Dalam pertemuan tersebut, hadir antara lain Bupati Bantul Sumarsono, Bupati Zepara Marzuki, Bupati Kep Miranti Irwan, Bupati Buton Utara Abu Hasan, Bupati Sidoarjo Saiful Ilah, Bupati Karanganyar Juliyatmono, Bupati Musi Rawas Hendra Gunawan, Bupati Kendal Mirna Anisa, Bupati Lombok Utara, dan Najmul Akhyar.

Hadir juga Bupati Pesisir Selatan Hendrajoni, Bupati Ngawi Budi Sulistyono, Bupati Pasang Kayu Agus Ambo Djiwa, Bupati Luwu Utara Indah Putri Indriani, Bupati Menpawah Ria Norsan, Bupati Gorontalo Nelson Pomalingo, Bupati Klungkung Nyoman Suwirta, Bupati Kulon Progo Hasto Wardoyo, Bupati Serdang Badagai Sukirman, Bupati Agam Indra Catri, Bupati Nias Sokhiatulo Laoli, Bupati Seram Bagian Barat Muhammad Yasin Payapo, dan Bupati Tanah Bambu Mardani H Maming.

Penilaian Bank Dunia dan OECD

Sebelumnya, Presiden Bank Dunia Jim Yong Kim menilai ekonomi Indonesia dalam kondisi sangat baik.

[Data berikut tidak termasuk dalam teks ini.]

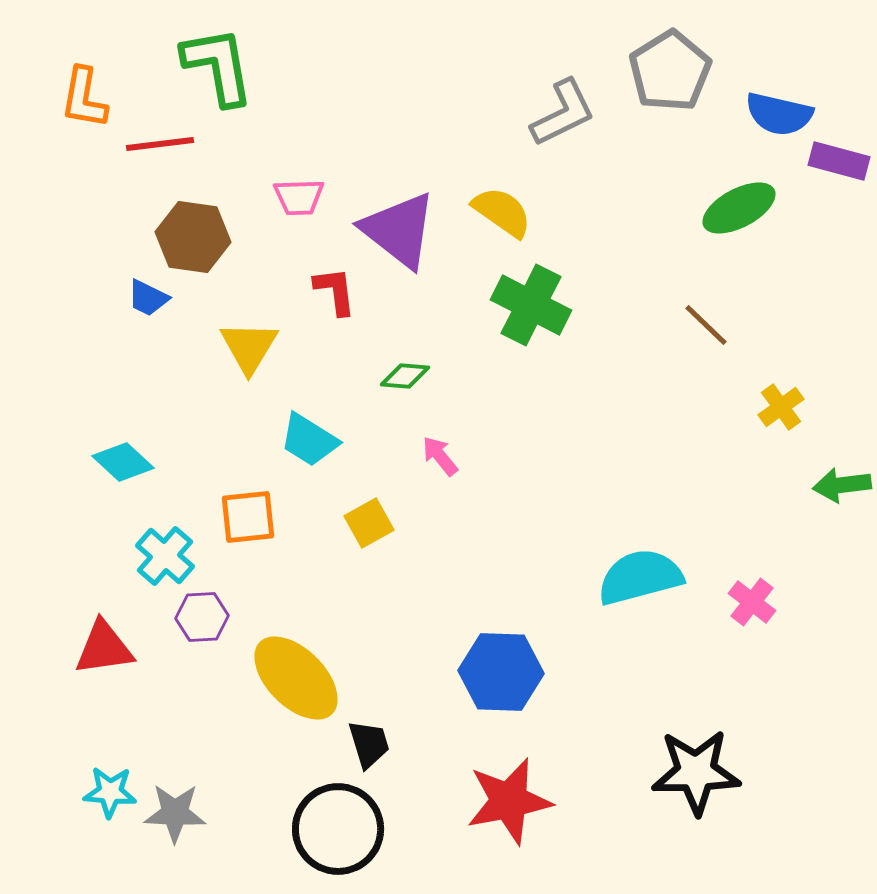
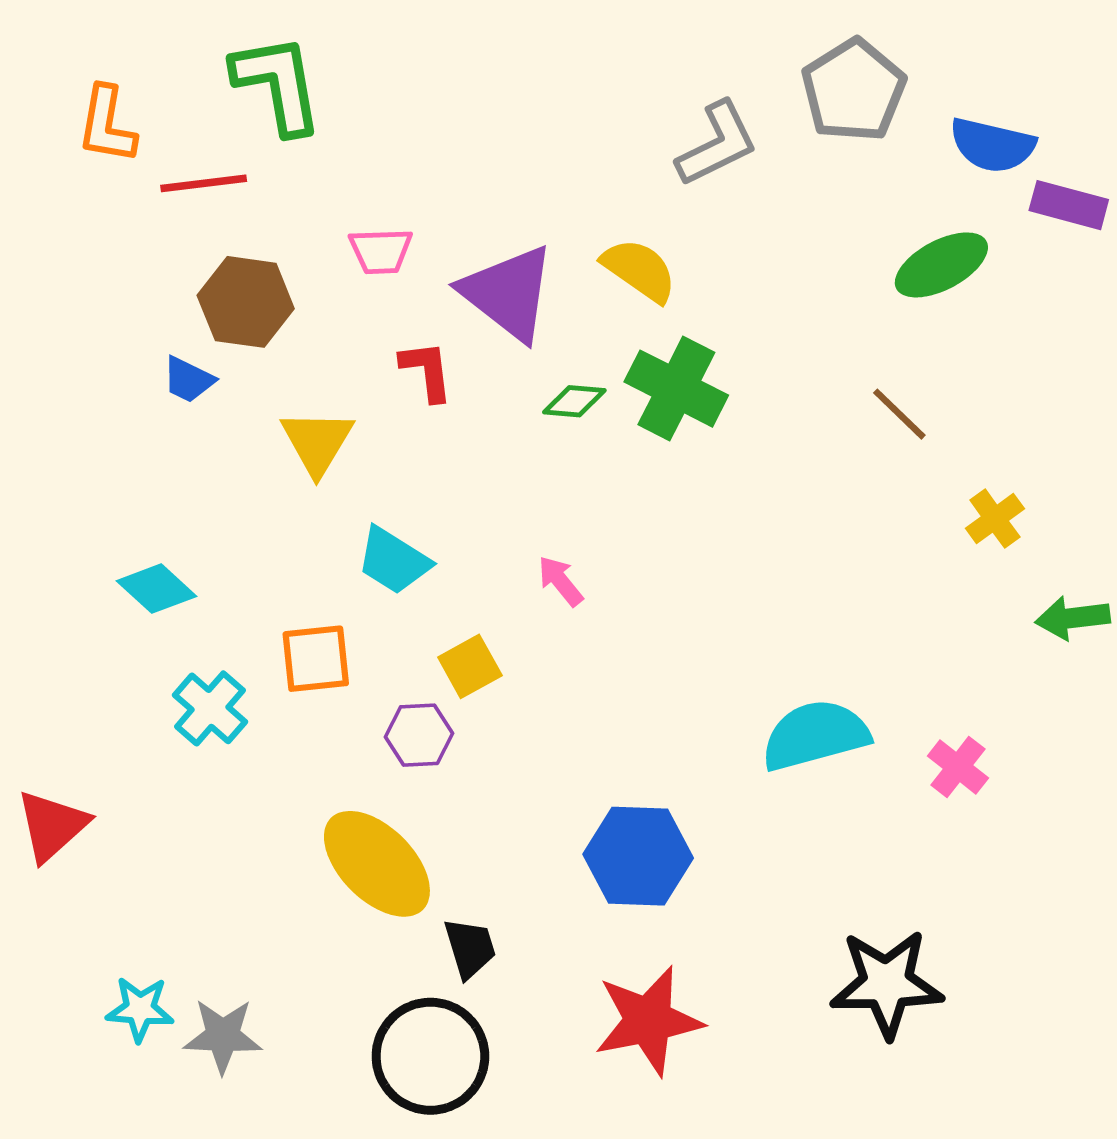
green diamond: (405, 376) -> (574, 401), moved
purple hexagon: (202, 617) -> (419, 735), moved
red triangle: (104, 648) -> (52, 826), moved, turned -34

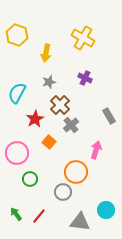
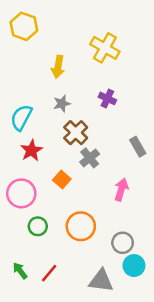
yellow hexagon: (17, 35) -> (24, 26), moved
red star: (35, 119) -> (31, 150), moved
orange circle: (76, 172) -> (81, 226), moved
gray circle: (63, 192) -> (123, 243), moved

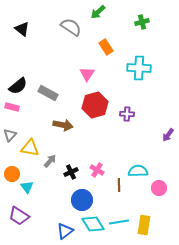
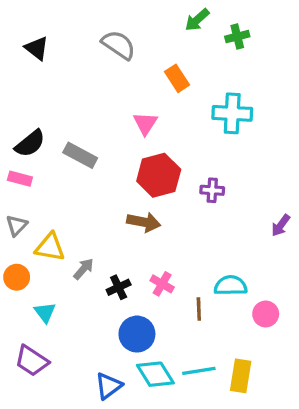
green arrow: (98, 12) -> (197, 20), moved
brown arrow: (63, 125) -> (144, 222), moved
orange circle: (12, 174) -> (17, 277), moved

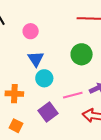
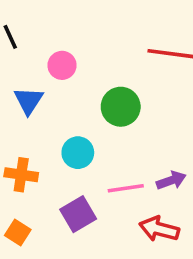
green circle: (82, 54) -> (121, 107), moved
blue triangle: (36, 59) -> (29, 101), moved

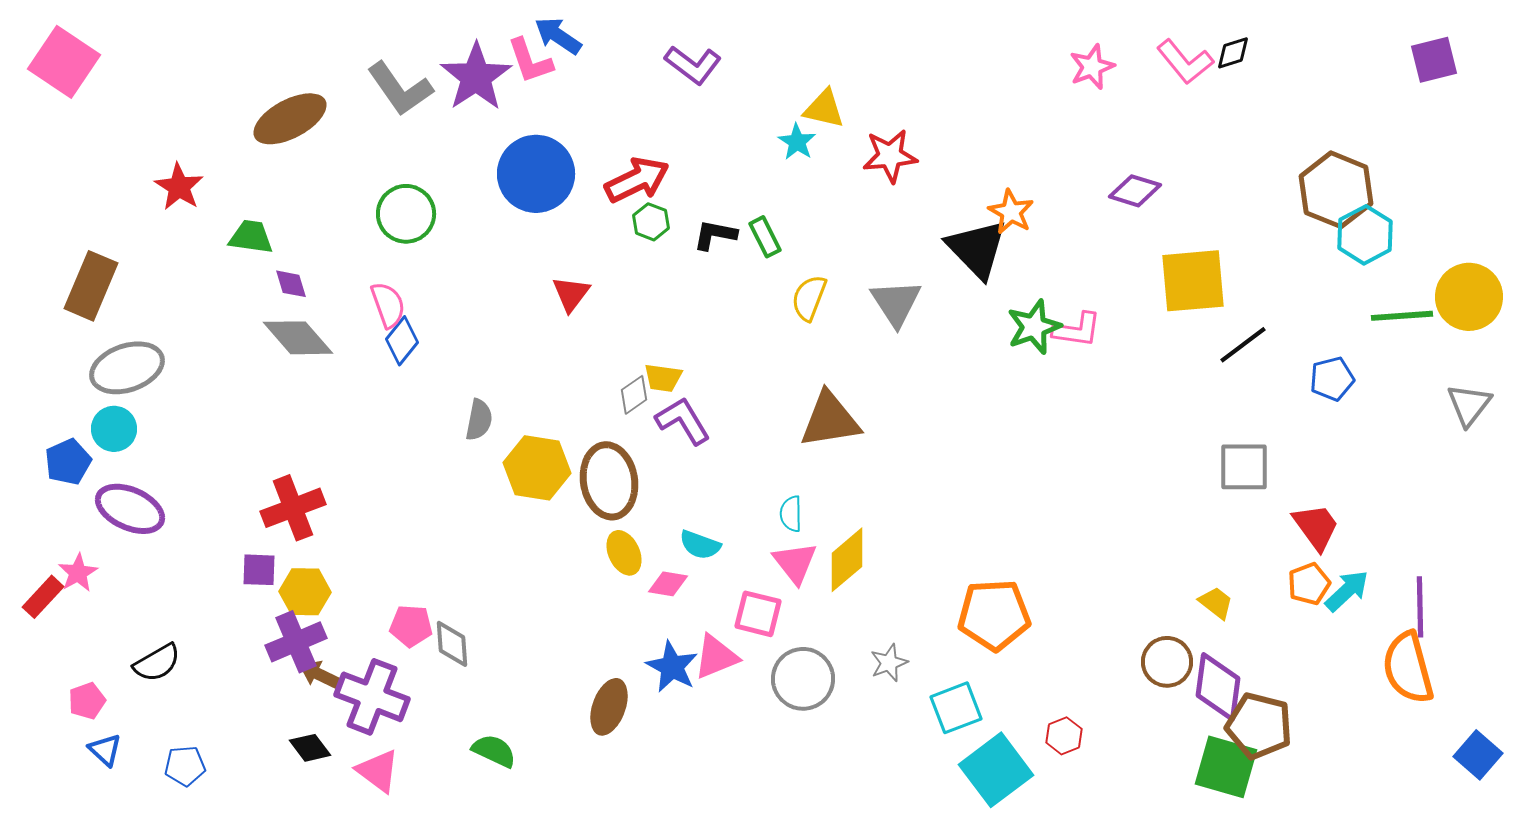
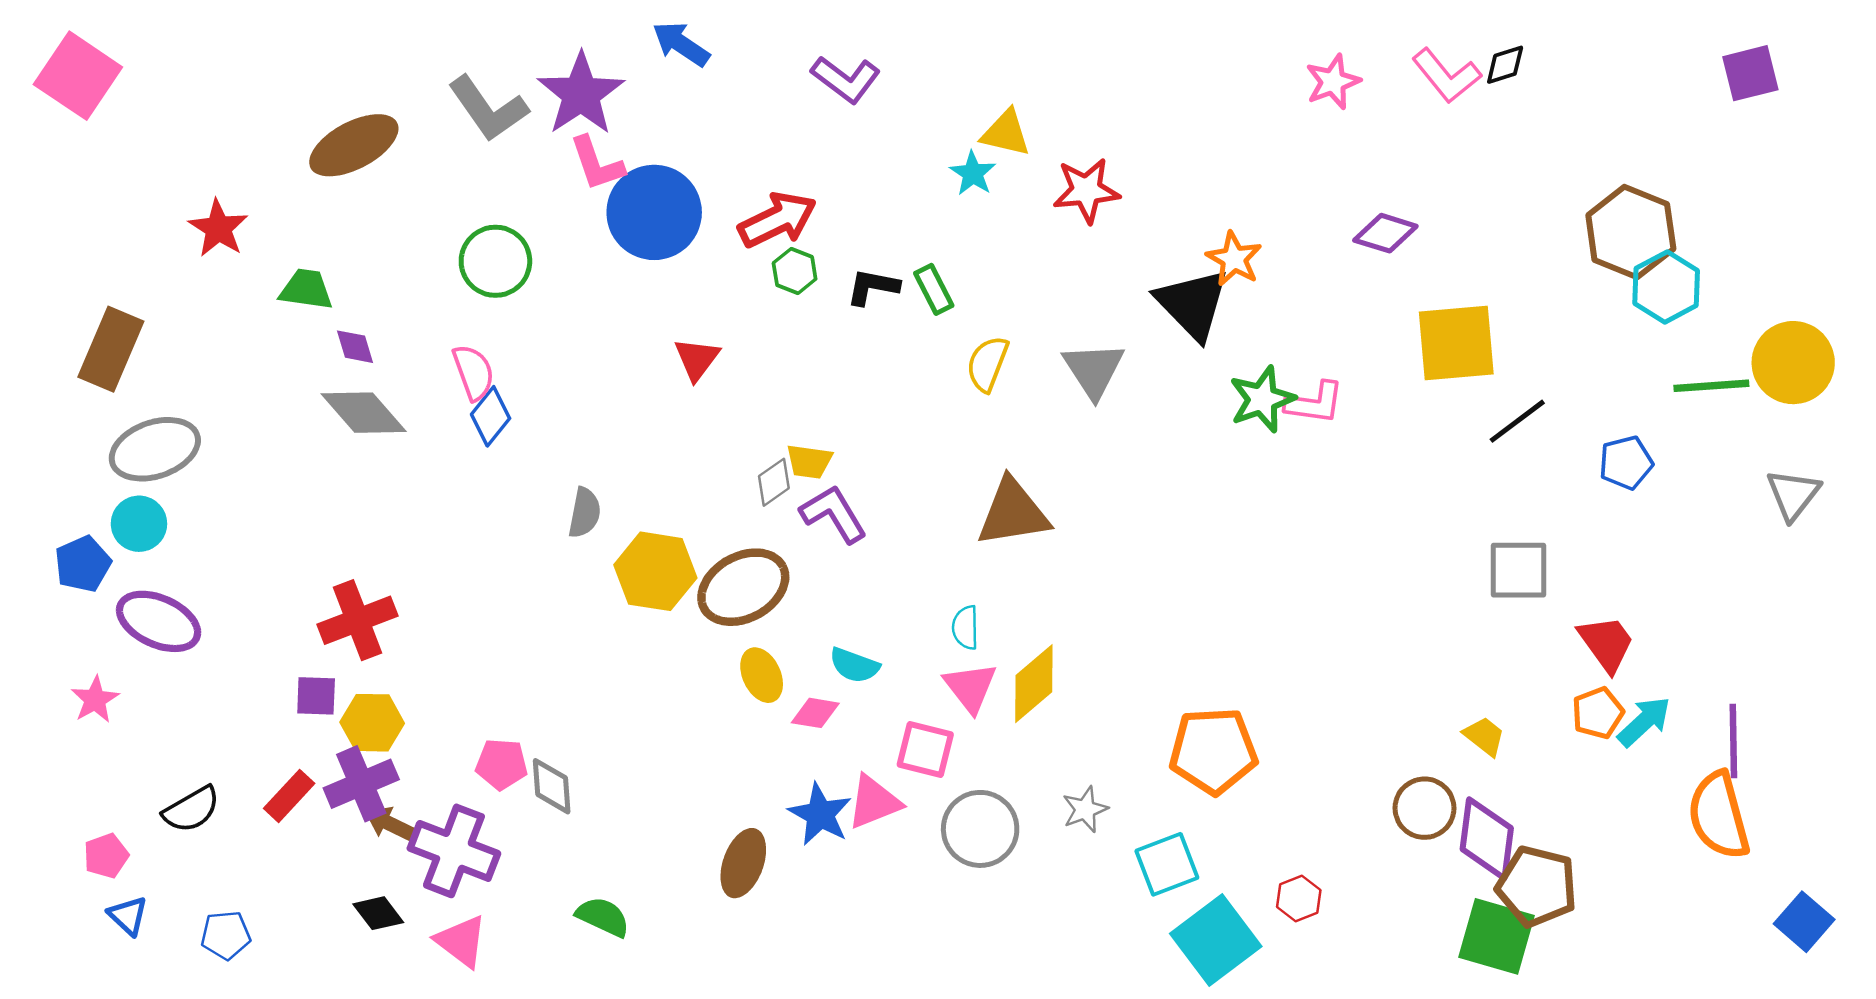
pink L-shape: (530, 61) -> (597, 164), moved
brown ellipse: (609, 481) -> (743, 587), turned 70
red rectangle: (43, 597) -> (289, 796), moved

Dia menyampaikan hal itu usai blusukan bersama Presiden Jokowi di SDN 01 Desa Tangkil, Kecamatan Caringin, Kabupaten Bogor (4/7).  "Perekonomian Indonesia dalam kondisi sangat baik," ujarnya.

Kim mengatakan, ada beberapa hal yang menyebabkan ekonomi Indonesia sangat stabil. Di antaranya, utang pemerintah terhadap Produk Domestik Bruto (PDB) sangat rendah dan manajemen keuangan yang sangat baik.

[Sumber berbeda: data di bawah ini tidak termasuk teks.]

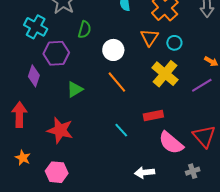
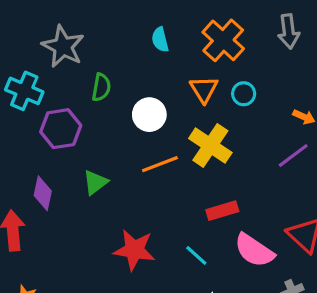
yellow cross: (165, 74) -> (210, 145), moved
purple diamond: (34, 76) -> (43, 193), moved
orange line: (117, 82) -> (160, 164), turned -65
red star: (60, 130) -> (134, 250), moved
cyan line: (121, 130) -> (196, 255), moved

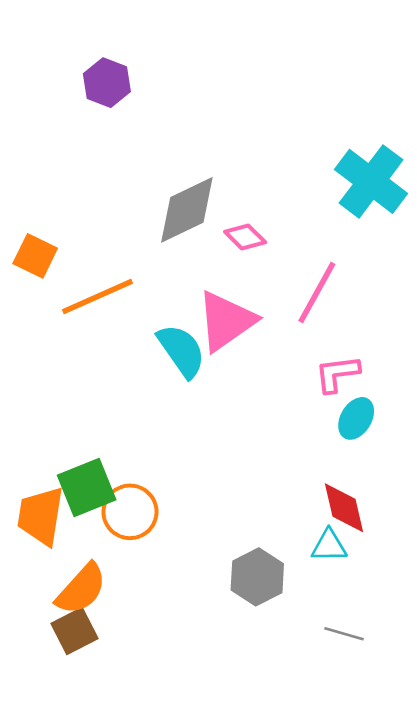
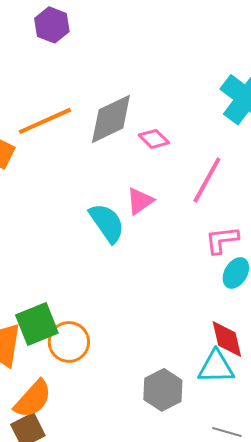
orange line: (97, 297) -> (45, 121), moved
pink triangle: (226, 321) -> (140, 201), size x0.6
cyan triangle: (329, 546) -> (216, 367), size x1.4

Menurut data Kemenkeu, nilai rasio utang 2017 terhadap PDB berada di level 29,2%, meningkat dari tahun sebelumnya (2016) yang tercatat 27,96%.  "Rasio utang terhadap PDB sangat rendah dibandingkan dengan hampir semua negara berkembang lainnya. Ada manajemen yang sangat kuat dalam anggaran publik. Ada wilayah (di Indonesia) di mana ekonomi tumbuh dengan sangat baik sehingga kami pikir ekonomi Indonesia dalam kondisi yang sangat baik," ujar Kim.  

Menurut dia, saat ini yang semua negara khawatirkan adalah jika terjadi perang dagang. Perang dagang, lanjut dia, tidak pernah bermanfaat untuk negara mana pun. "Pengalaman kami adalah, perdagangan adalah elemen penting pertama bagi negara berkembang untuk tumbuh lebih cepat. Kita berharap tidak akan ada perang dagang dan agar tidak ada pihak yang terlibat dalam perang dagang," ujarnya.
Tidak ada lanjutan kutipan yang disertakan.